What acute phase proteins are involved in the systemic acute phase response and why does acute phase response happen, where is acute phase protein produced?

Answer 29

-sometimes inflammatory response is accompanied by systemic response. -produced in the LIVER -Is induced by cytokines that act over a long distance. Proteints: C-reactive protein(CRP): MASSIVE production Mannan-binding lectin (MBL) : opsonin for monocytes and activates complement Fibrinogen: clotting

Question 30

What is the clinical indicator for inflammation?

Answer 30

CRP- susceptible to upregulation | c-reactive protein.

Question 31

State some basic features of NK cells.

Answer 31

- They are large cytotoxic lymphocytes - They are granular - Secrete interferon gamma - important defence against tumour cells and viral infections

Question 32

Describe how NK cells communicate with target cells.

Answer 32

They don’t have antigen specific receptors.
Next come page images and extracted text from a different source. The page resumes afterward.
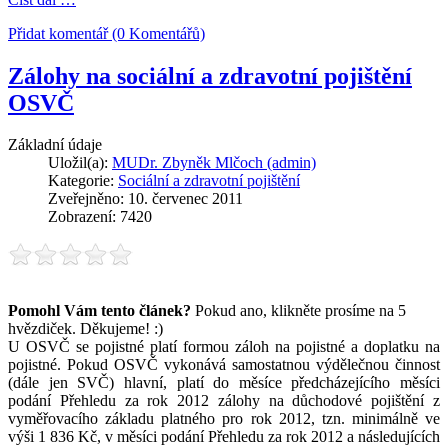
Přidat komentář (0 Komentářů)
Zálohy na sociální a zdravotní pojištění
OSVČ
Základní údaje
Uložil(a):
MUDr. Zbyněk Mlčoch (admin)
Kategorie:
Sociální a zdravotní pojištění
Zveřejněno: 10. červenec 2011
Zobrazení: 7420
Pomohl Vám tento článek?
Pokud ano, klikněte prosíme na 5
hvězdiček. Děkujeme! :)
U OSVČ se pojistné platí formou záloh na pojistné a doplatku na
pojistné. Pokud OSVČ vykonává samostatnou výdělečnou činnost
(dále jen SVČ) hlavní, platí do měsíce předcházejícího měsíci
podání Přehledu za rok 2012 zálohy na důchodové pojištění z
vyměřovacího základu platného pro rok 2012, tzn. minimálně ve
výši 1 836 Kč, v měsíci podání Přehledu za rok 2012 a následujících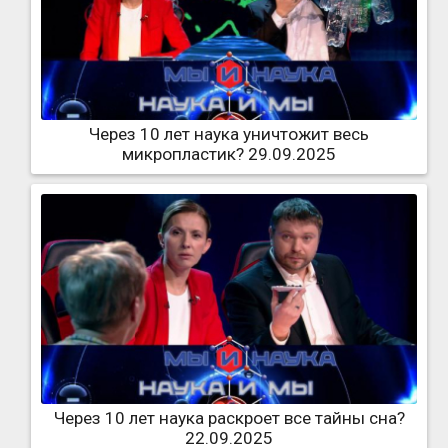
Через 10 лет наука уничтожит весь
микропластик? 29.09.2025
Через 10 лет наука раскроет все тайны сна?
22.09.2025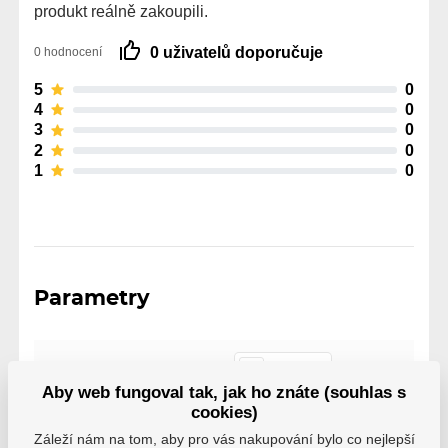
produkt reálně zakoupili.
0 uživatelů doporučuje
0 hodnocení
5
0
4
0
3
0
2
0
1
0
Parametry
Výrobce
Winnwell
Aby web fungoval tak, jak ho znáte (souhlas s
cookies)
Záleží nám na tom, aby pro vás nakupování bylo co nejlepší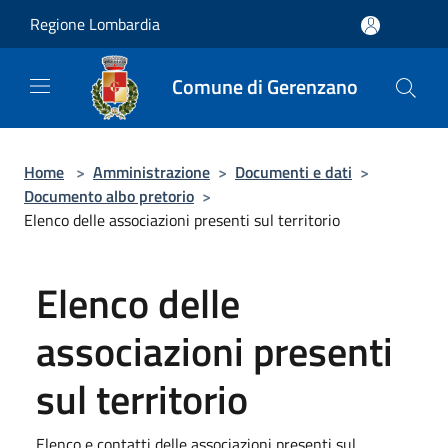
Salta al contenuto principale
Regione Lombardia
Comune di Gerenzano
Home
>
Amministrazione
>
Documenti e dati
>
Documento albo pretorio
>
Elenco delle associazioni presenti sul territorio
Elenco delle
associazioni presenti
sul territorio
Elenco e contatti delle associazioni presenti sul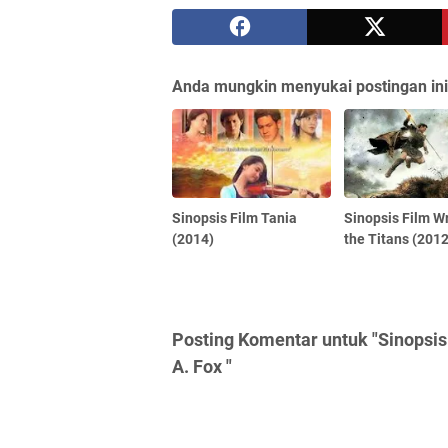
Anda mungkin menyukai postingan ini
Sinopsis Film Tania
Sinopsis Film W
(2014)
the Titans (2012
Posting Komentar untuk "Sinopsis
A. Fox "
Instead they have activating and inhibitory receptors and depending on the balance between the two signals they decide whether to attack the cell.

Question 33

What are the two types of target cell recognition by NK cells? Explain how they work.

Answer 33

Missing Self – when infected, cells will downregulate the expression of MHC Class I, which acts as an inhibitory signal. The loss of the inhibitory signal means that NK cells are more likely to kill the target cells. Induced Self Recognition – cells will change the pattern of their self-proteins due to stress. These stress-induced patterns will be recognised by activating receptors on NK cells and lysed.